The listing below should be reproduced exactly, with the pictures omitted.

*Data section*.
BEGIN

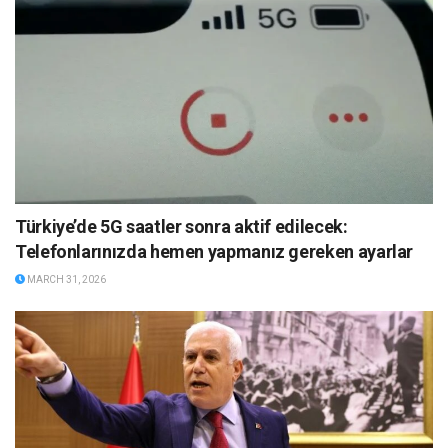
Türkiye’de 5G saatler sonra aktif edilecek:
Telefonlarınızda hemen yapmanız gereken ayarlar
MARCH 31, 2026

END

*Written answer*.
Türkiye’de 5G saatler sonra aktif edilecek:
Telefonlarınızda hemen yapmanız gereken ayarlar
MARCH 31, 2026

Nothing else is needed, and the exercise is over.